WEDNESDAY: The Hard Core Runners Club will meet for its weekly run at 6 p.m. in Franklin Park, where they will run either on the track or on the street.

ALSO WEDNESDAY: Conservation Northwest and the Washington Department of Fish and Wildlife will be offering a free virtual screening of “This Land is Part of Us,” an award-winning short film about the shrub steppe of the Columbia Basin. The screening begins at 6 p.m. with a Q&A featuring the speakers and the production team to follow, and registration is available at bit.ly/shrub-steppe-film-Nov.

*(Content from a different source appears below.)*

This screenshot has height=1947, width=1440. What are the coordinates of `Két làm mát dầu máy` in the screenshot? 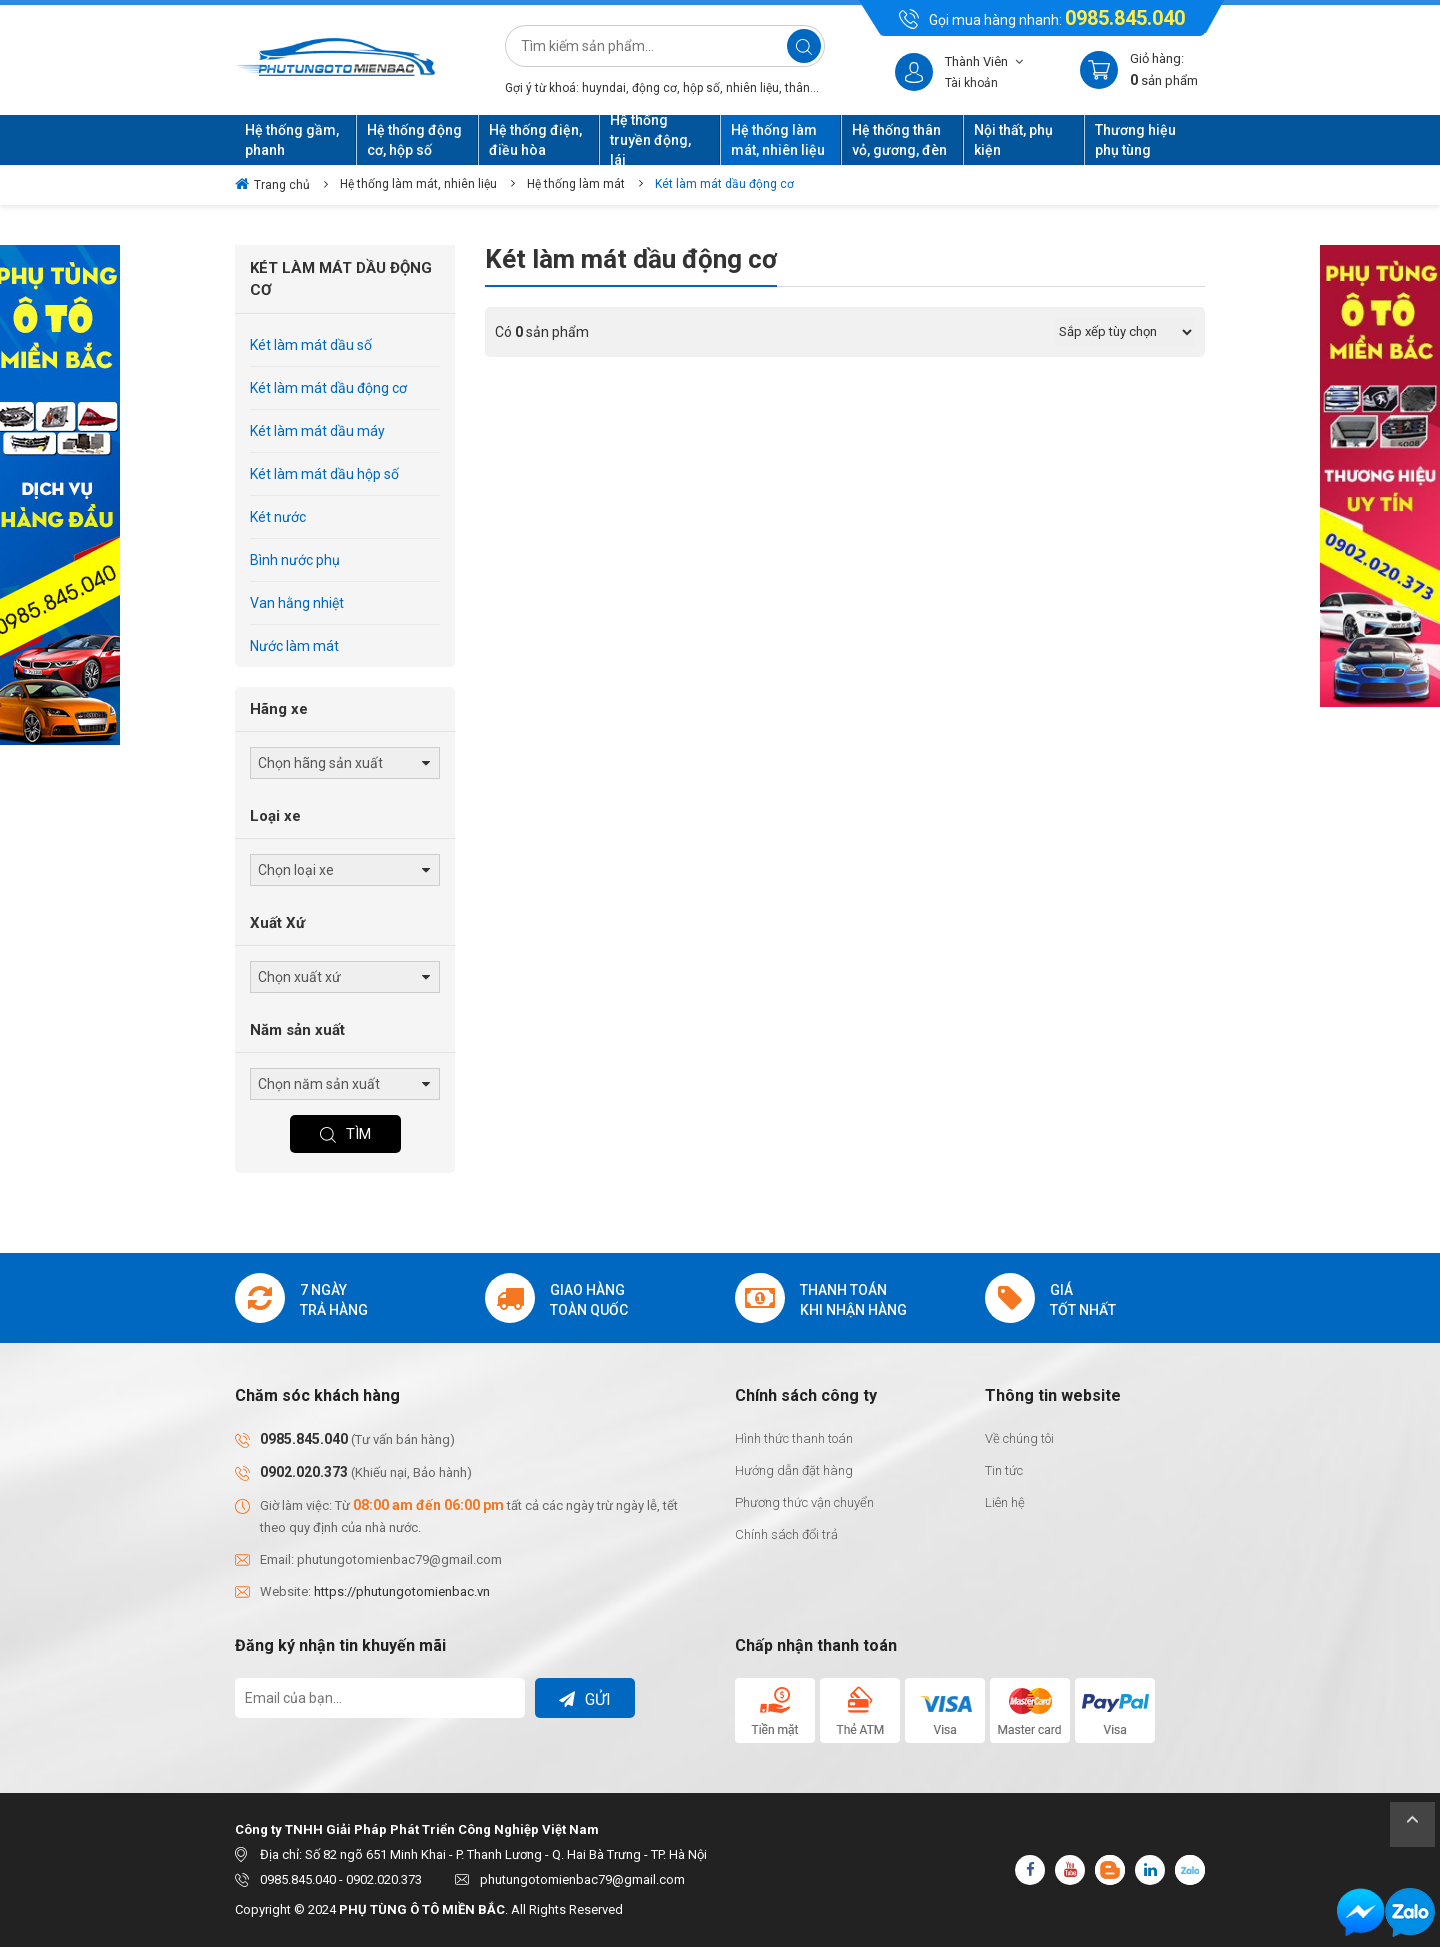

GO OUTSIDETHURSDAY: The Cascadian Pathfinders will travel five miles with 500 feet of elevation gain along Umtanum Creek in the Yakima River Canyon for a Halloween hike. Wear your costume for a sleight of hand. This is a centenary event. Call Susie at 509-941-8383 for the time and location of the meeting.

NEXT THURSDAY: The Cascadian Pathfinders will hike 4-5 miles with very little elevation gain along the Tieton Nature Trail in the Tieton River Canyon near the Oak Creek Elk Feeding Station. Call Carol at 509-833-7989, Bob at 509-952-6269 or Rudy at 509-952-6269 for the time and location of the meeting.